Task description → Output exactly the lines from the one containing "Sachverzeichnis (96, 652)" through the final line of the entries below, both included, and skip the pictures.

┌─ Task inputs

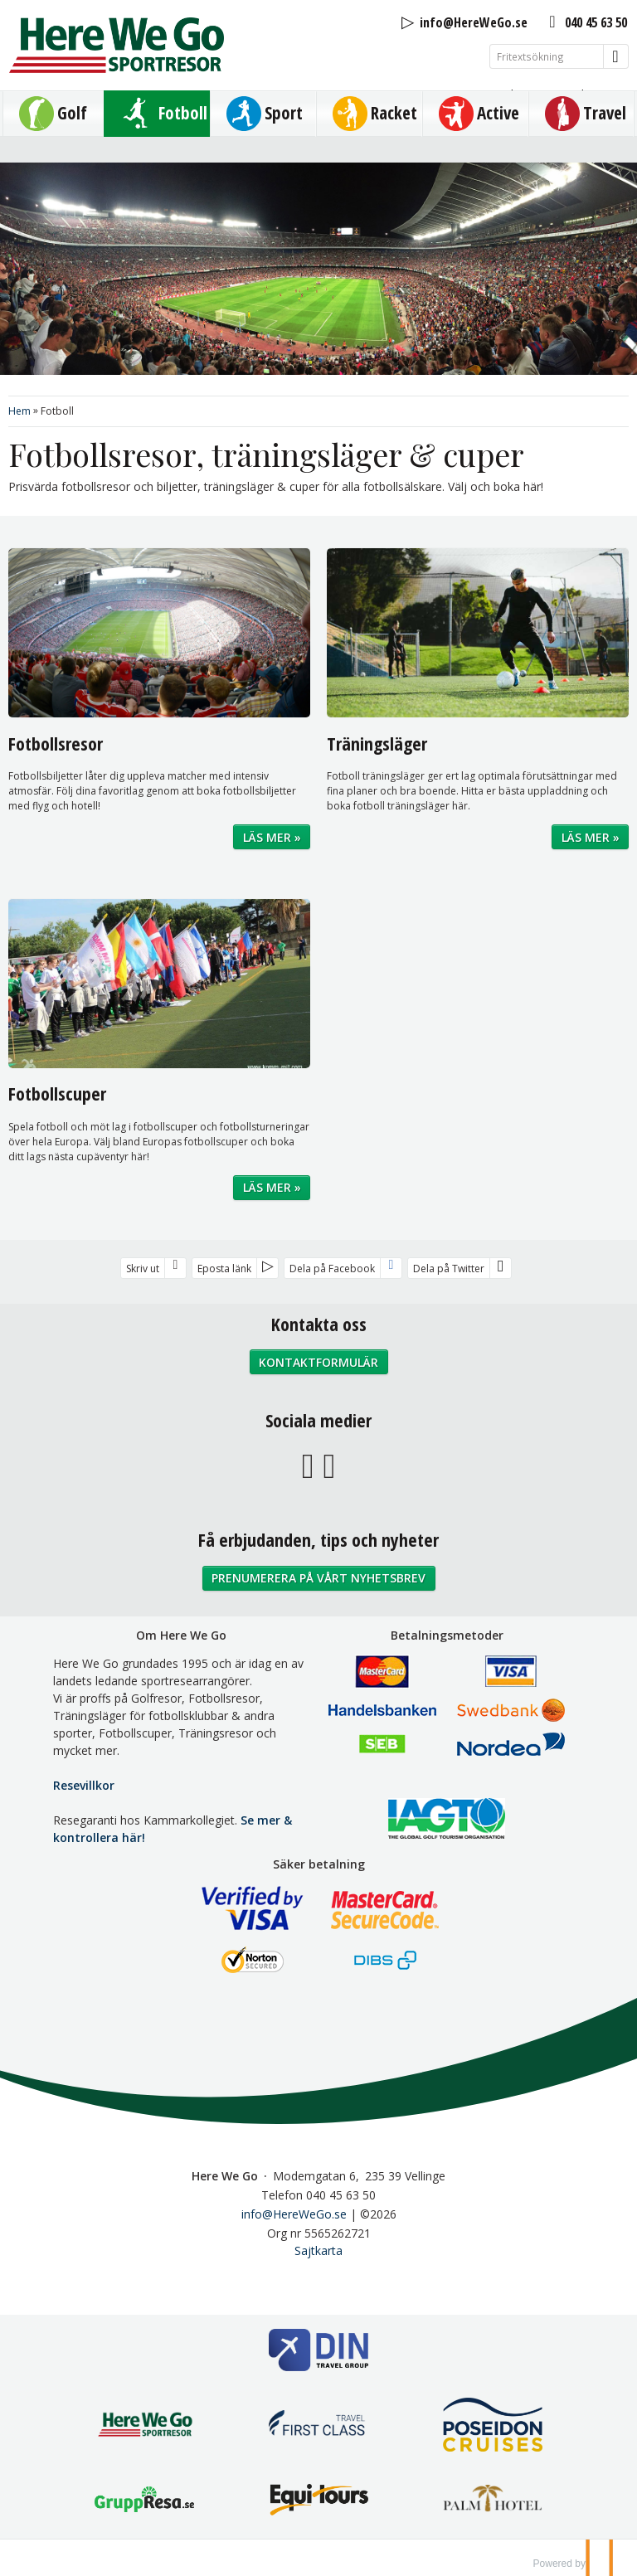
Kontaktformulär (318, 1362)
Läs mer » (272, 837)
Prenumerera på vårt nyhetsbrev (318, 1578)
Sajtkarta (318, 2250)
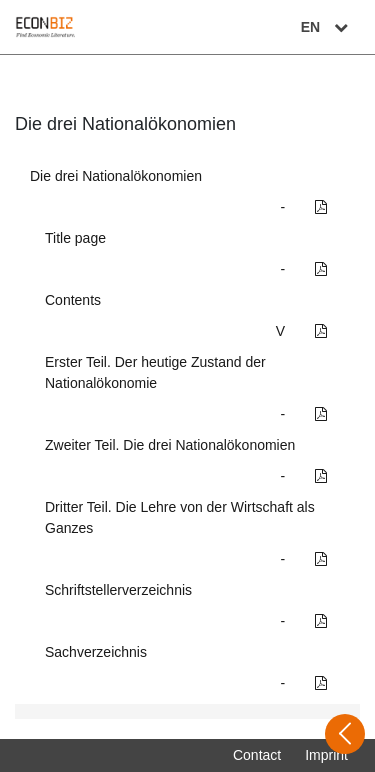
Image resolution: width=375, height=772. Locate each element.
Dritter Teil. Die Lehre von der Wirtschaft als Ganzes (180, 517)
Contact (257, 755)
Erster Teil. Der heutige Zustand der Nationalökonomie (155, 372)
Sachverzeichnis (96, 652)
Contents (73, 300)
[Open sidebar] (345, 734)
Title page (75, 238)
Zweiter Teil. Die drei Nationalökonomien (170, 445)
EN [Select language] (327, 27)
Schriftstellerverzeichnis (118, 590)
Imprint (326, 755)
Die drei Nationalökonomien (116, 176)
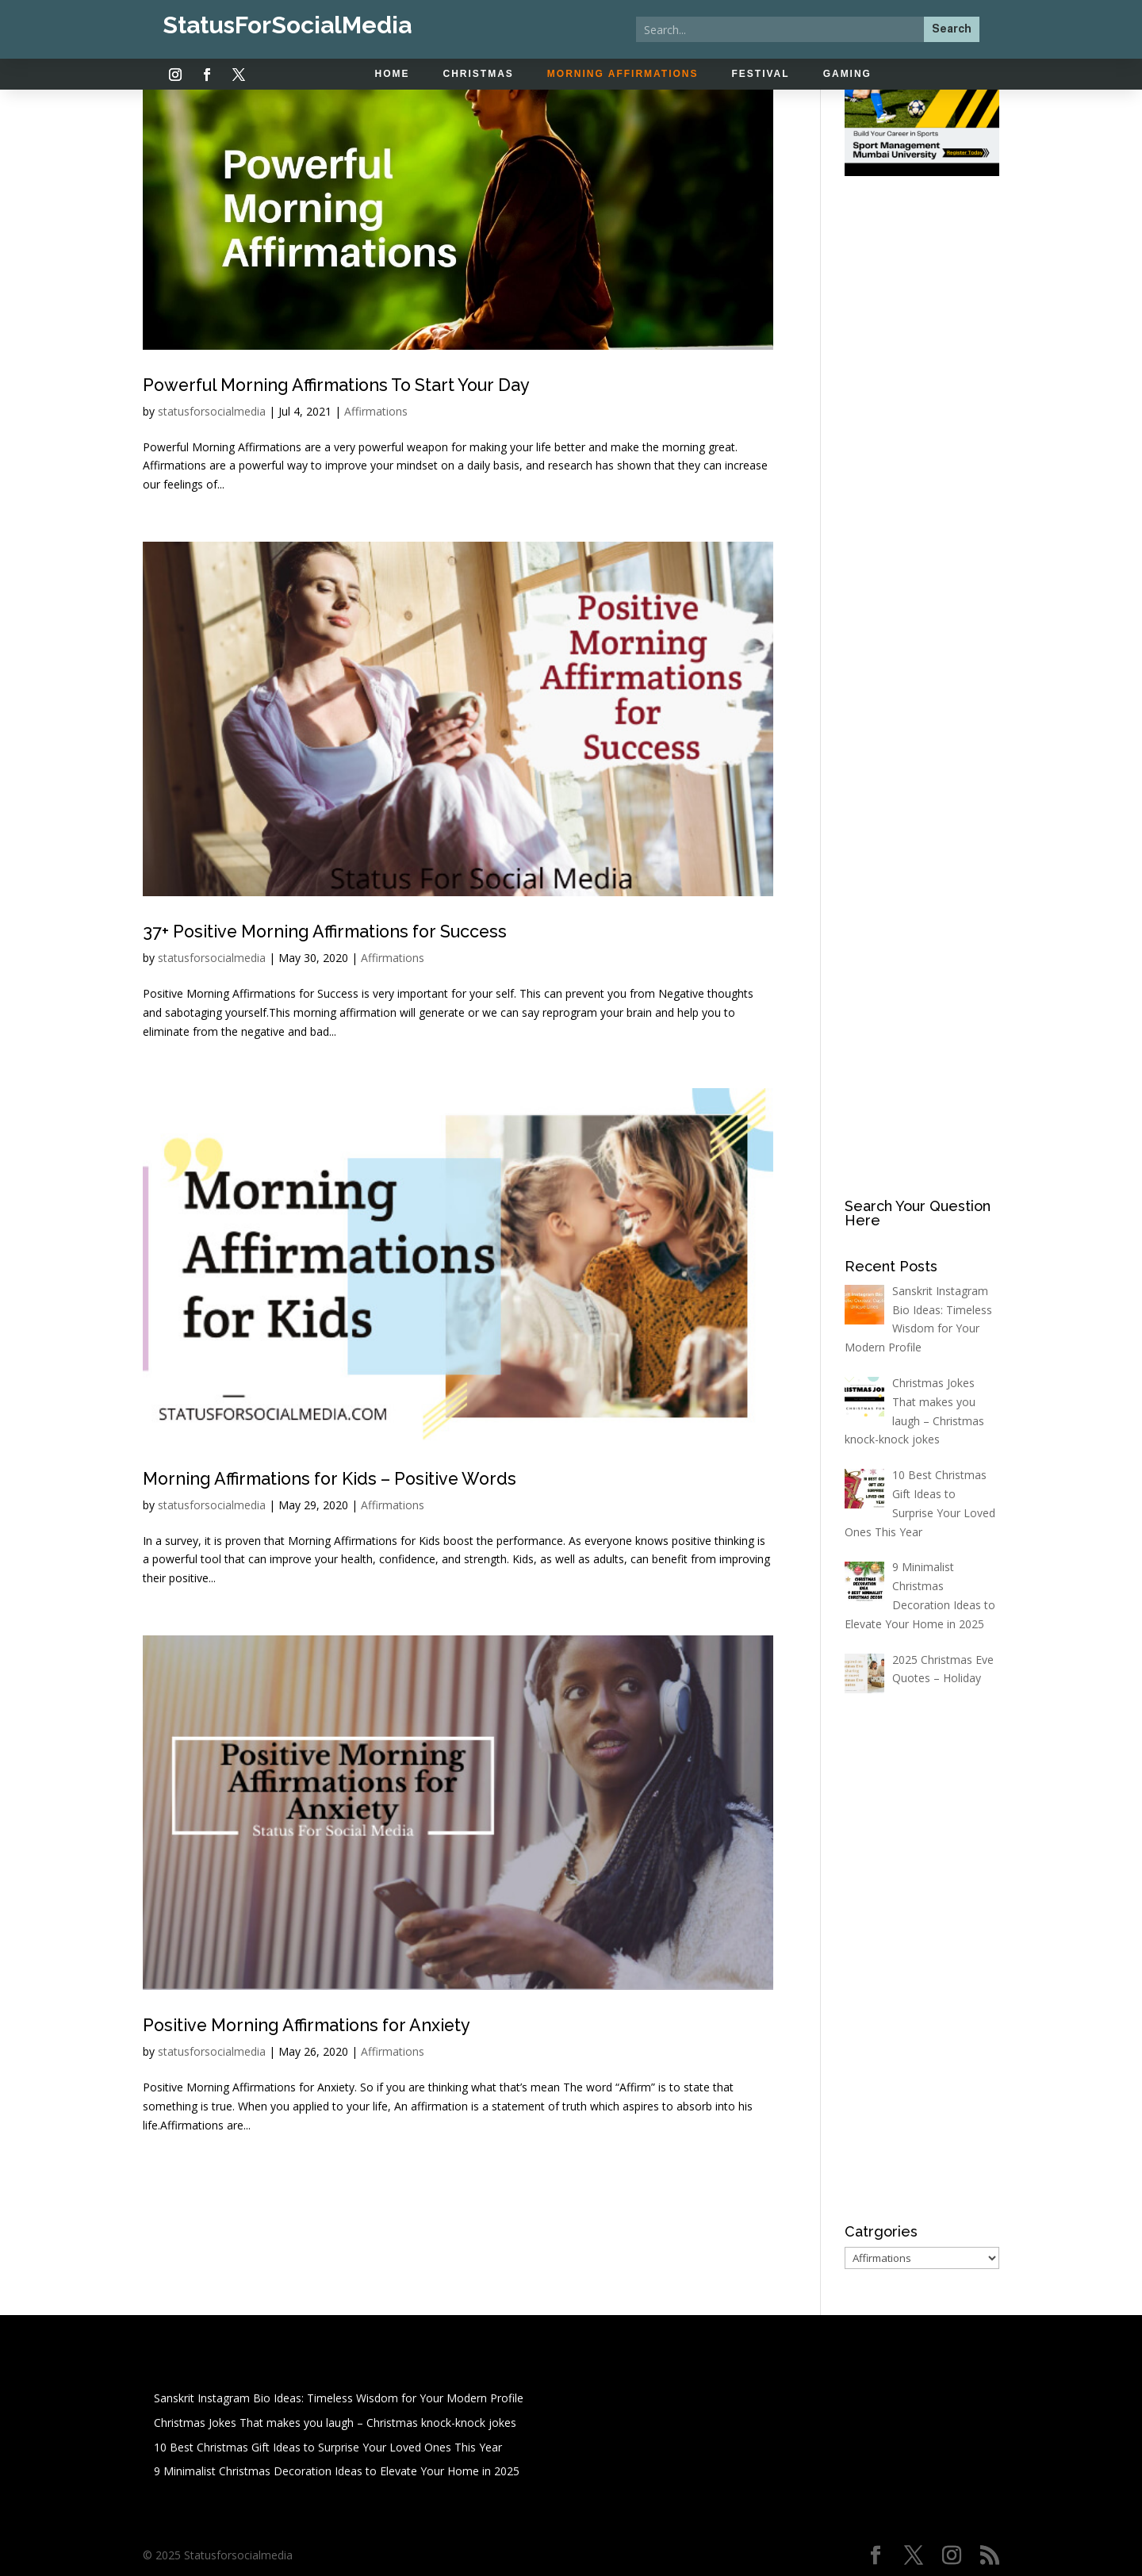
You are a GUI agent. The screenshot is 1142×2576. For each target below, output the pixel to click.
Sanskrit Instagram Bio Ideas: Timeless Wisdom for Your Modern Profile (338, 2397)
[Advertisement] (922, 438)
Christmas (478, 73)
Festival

└─

Completed exercise →
Sachverzeichnis (96, 652)
Contents (73, 300)
[Open sidebar] (345, 734)
Title page (75, 238)
Zweiter Teil. Die drei Nationalökonomien (170, 445)
EN [Select language] (327, 27)
Schriftstellerverzeichnis (118, 590)
Imprint (326, 755)
Die drei Nationalökonomien (116, 176)
You are a GUI agent. The screenshot is 1142×2576. For each target below, output the pixel to click.
Sanskrit Instagram Bio Ideas: Timeless Wisdom for Your Modern Profile (338, 2397)
[Advertisement] (922, 438)
Christmas (478, 73)
Festival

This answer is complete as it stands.